INTERNATIONAL SPEAKERS PROGRAM
The I-Speak Program, organized by Community Volunteers for International Programs (CVIP), places international students and scholars in area schools and community organizations for cultural presentations or performances. If you are interested in having someone attend your class, click here or contact Nicole Namy, Community Outreach Coordinator, MSU Office for International Students and Scholars at (517) 432-1899 or email@example.com.
THE STORY OF INDIA
Learn more in a six-part series entitled "The Story of India" on PBS.
- Hindi and English are the official languages of India. The government also recognizes 17 other languages (Assamese, Bengali, Gujarati, Nepali, Manipuri, Konkani, Kannada, Kashmiri, Malayalam, Marathi, Oriya, Punjabi, Sanskrit, Sindhi, Tamil, Telugu, and Urdu). Apart from these languages, about 1,652 dialects are spoken in the country.
- India is the largest democracy in the world.

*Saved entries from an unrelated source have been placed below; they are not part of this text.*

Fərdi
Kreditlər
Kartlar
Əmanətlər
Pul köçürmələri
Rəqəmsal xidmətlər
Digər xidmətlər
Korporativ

- India has the world’s third largest road network at 1.9 million miles. It also has the world’s second largest rail network, which is the world’s largest civilian employer with 16 million workers.

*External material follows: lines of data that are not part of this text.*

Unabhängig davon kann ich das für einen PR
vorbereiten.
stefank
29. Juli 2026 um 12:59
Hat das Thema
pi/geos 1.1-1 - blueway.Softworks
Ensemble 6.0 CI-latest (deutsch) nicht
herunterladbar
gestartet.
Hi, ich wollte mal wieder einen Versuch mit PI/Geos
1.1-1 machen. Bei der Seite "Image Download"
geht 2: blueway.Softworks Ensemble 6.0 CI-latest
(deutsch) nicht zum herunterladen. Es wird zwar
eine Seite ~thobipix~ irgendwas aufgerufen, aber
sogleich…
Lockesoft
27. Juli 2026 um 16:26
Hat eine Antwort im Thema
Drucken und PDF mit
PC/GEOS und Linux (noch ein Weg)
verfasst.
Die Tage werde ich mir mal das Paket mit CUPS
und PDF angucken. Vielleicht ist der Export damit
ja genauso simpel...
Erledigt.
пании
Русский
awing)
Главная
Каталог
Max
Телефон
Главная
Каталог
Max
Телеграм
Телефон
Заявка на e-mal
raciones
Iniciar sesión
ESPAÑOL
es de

-Introduced by the British, cricket is India’s most popular sport. Hockey is considered the national sport, and the Indian field hockey team proudly won Olympic gold in 1928.

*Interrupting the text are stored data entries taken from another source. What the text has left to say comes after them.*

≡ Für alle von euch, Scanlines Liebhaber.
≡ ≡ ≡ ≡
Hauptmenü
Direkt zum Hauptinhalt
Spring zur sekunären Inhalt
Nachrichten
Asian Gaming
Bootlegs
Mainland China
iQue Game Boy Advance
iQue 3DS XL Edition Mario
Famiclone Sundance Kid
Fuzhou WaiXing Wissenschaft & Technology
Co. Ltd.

- India experiences six seasons: summer, autumn, winter, spring, summer monsoon, and winter monsoon.
- Indians hold prominent places both internationally and in the United States. For example, the co-founder of Sun Microsystems (Vinod Khosla), the creator of the Pentium chip (Vinod Dahm), the founder/creator of Hotmail (Sabeer Bhatia), and the GM of Hewlett-Packard (Rajiv Gupta) are all Indian.
- Chandragupta Maurya (340-290 B.C.), a leader in India who established the Mauryan Empire (321-185 B.C.), was guarded by a band of women on horseback.
- When the first independent prime minister of India, pacifist Jawaharlal Nehru (1889-1964), was featured in Vogue, his distinctive close fitting, single-breasted jacket briefly became an important fashion statement for the Mod movement in the West. Named the Nehru jacket, the prime minister’s coat was popularized by the Beatles and worn by such famous people as Johnny Carson (1925-2005) and Sammy Davis Jr. (1925-1990).
- Indians made significant contributions to calculus, trigonometry, and algebra. The decimal system was invented in India in 100 B.C. The concept of zero as a number is also attributed to India.
- Mohandas K. Gandhi (1869-1948) is known around the world as Mahatma, which is an honorific title meaning “Great Soul” in the ancient Indian language of Sanskrit. He devoted his life to free India from British rule peacefully and based his campaign on civil disobedience. His birthday, October 2, is a national holiday. He was assassinated in 1948.
- The earliest cotton in the world was spun and woven in India. Roman emperors would wear delicate cotton from India that they would call “woven winds.” Mogul emperors called the fabrics “morning dew” and “cloth of running water.